■ **HOW TO COMPLETE THIS TASK**:
The entries below need to be written out exactly, with no pictures included.

■ **EXERCISE MATERIAL**:
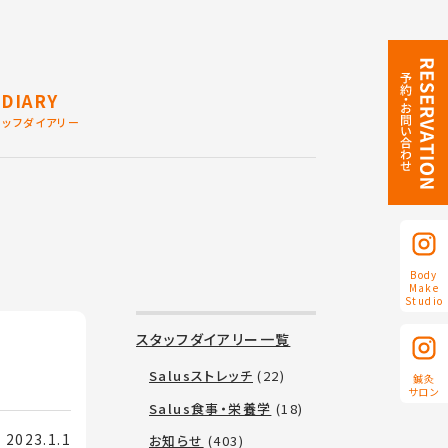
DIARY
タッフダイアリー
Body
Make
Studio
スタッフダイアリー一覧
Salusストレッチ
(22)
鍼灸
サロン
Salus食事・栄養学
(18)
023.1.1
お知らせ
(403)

■ **YOUR SOLUTION**:
DIARY
タッフダイアリー
Body
Make
Studio
スタッフダイアリー一覧
Salusストレッチ
(22)
鍼灸
サロン
Salus食事・栄養学
(18)
023.1.1
お知らせ
(403)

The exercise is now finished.